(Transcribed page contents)
=======

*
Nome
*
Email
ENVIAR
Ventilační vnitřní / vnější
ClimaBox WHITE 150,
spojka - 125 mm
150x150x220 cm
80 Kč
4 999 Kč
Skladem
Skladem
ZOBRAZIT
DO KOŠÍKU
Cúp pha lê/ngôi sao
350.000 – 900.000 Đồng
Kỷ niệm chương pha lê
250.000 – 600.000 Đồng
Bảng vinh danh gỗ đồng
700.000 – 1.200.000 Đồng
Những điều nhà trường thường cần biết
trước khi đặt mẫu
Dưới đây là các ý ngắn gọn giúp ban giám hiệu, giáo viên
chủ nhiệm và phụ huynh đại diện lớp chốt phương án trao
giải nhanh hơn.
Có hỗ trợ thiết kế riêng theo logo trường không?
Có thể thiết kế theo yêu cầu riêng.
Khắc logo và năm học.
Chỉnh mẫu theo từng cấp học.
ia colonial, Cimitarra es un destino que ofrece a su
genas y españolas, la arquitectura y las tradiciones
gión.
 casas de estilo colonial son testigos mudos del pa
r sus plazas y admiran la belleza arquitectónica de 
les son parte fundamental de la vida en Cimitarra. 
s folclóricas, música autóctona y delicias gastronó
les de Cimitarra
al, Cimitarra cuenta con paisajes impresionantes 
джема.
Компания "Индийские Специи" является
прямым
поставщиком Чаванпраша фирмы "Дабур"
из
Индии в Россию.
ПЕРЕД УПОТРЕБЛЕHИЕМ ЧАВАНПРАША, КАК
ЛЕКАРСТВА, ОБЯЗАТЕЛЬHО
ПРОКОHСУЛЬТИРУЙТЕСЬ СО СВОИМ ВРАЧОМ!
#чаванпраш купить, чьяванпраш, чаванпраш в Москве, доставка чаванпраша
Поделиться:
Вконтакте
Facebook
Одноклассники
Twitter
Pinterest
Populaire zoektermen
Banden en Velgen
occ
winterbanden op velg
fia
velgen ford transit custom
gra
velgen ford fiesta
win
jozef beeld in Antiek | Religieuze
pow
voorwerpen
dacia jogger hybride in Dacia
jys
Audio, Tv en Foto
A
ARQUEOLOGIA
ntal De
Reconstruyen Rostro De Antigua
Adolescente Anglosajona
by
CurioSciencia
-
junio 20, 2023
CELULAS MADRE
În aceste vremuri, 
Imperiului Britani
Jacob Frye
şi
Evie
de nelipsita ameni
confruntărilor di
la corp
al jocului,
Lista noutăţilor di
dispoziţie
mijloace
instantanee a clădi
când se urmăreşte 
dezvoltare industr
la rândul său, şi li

=======

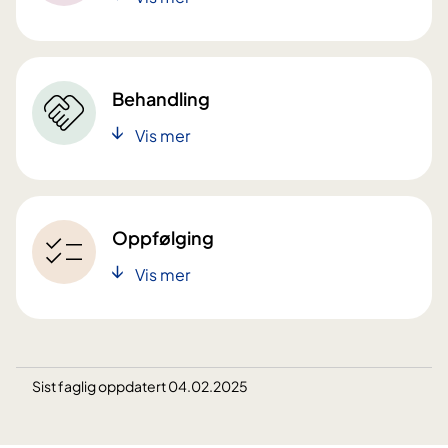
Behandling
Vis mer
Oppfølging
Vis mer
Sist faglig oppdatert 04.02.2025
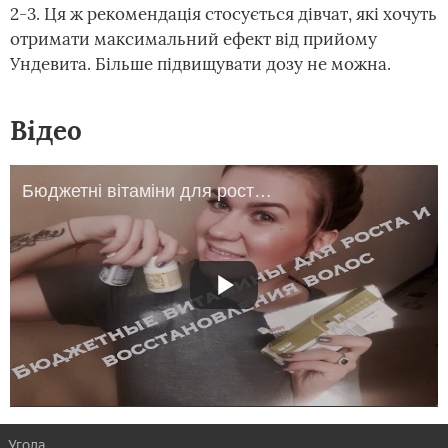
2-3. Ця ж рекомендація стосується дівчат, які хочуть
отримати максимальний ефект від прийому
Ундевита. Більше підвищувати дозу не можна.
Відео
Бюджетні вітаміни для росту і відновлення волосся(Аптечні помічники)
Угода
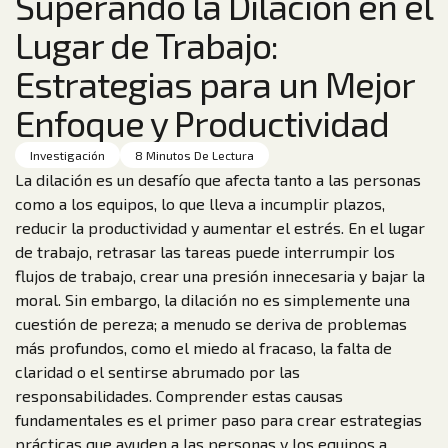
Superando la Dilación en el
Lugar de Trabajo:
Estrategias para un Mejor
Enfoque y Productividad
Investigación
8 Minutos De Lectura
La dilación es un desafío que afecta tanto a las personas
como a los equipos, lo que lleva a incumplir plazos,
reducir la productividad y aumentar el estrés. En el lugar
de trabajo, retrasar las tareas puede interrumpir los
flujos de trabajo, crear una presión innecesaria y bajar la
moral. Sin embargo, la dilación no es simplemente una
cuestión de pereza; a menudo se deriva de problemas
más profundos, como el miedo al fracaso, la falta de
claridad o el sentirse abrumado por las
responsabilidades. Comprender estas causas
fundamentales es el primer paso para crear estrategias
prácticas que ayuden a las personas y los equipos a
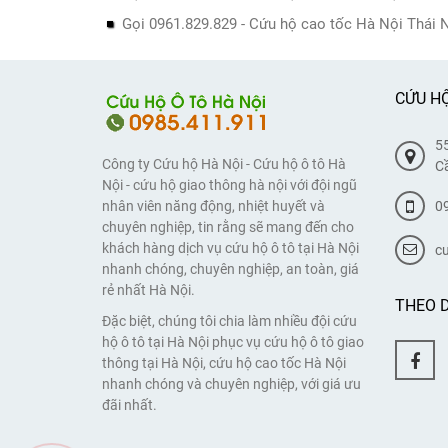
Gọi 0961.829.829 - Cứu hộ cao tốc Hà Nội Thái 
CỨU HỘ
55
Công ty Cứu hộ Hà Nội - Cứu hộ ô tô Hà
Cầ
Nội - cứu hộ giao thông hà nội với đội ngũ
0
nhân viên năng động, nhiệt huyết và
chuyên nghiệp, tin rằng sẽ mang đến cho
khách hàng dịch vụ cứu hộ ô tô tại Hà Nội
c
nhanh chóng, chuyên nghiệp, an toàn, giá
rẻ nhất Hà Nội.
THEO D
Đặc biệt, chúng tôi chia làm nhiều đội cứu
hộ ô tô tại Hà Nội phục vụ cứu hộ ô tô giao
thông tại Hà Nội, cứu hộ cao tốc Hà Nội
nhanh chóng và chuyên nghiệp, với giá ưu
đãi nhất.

=======

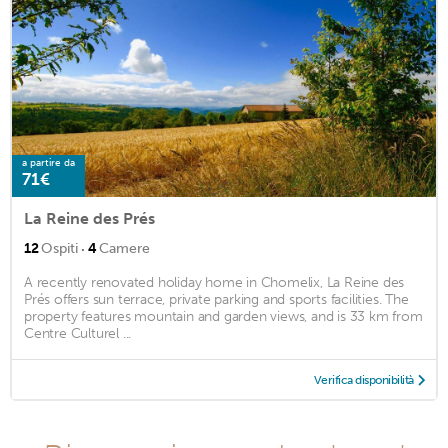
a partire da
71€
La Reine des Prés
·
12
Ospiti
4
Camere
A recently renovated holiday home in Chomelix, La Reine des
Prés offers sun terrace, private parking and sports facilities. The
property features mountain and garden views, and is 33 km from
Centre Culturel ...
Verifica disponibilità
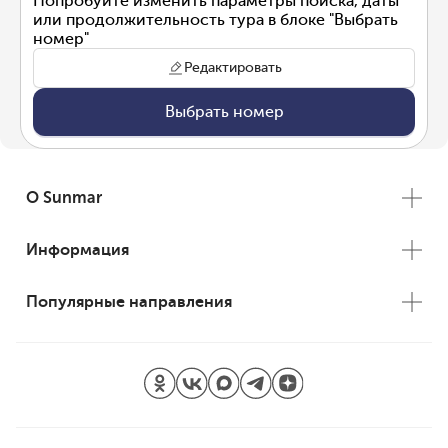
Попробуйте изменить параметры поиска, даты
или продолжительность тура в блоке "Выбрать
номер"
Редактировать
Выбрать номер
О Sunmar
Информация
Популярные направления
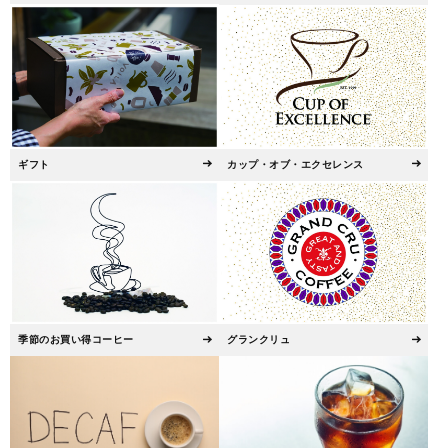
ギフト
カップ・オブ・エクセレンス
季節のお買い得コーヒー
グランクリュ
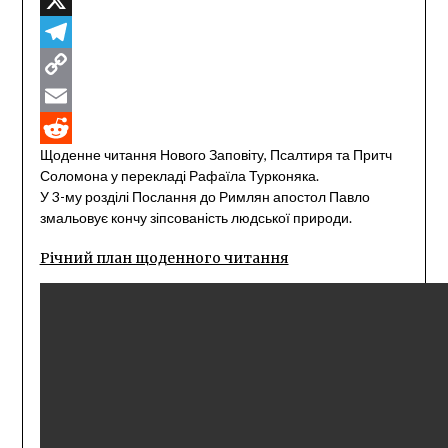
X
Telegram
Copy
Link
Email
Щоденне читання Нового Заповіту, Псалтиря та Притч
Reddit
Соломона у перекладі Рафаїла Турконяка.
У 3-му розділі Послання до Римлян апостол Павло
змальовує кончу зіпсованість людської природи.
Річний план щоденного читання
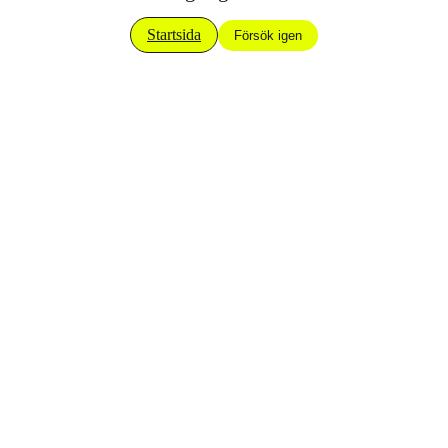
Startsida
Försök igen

=======

## Directions for this task
Read the entries above and find each line holding the word "como". Copy it out.

## Result of the exercise
como a los equipos, lo que lleva a incumplir plazos,
más profundos, como el miedo al fracaso, la falta de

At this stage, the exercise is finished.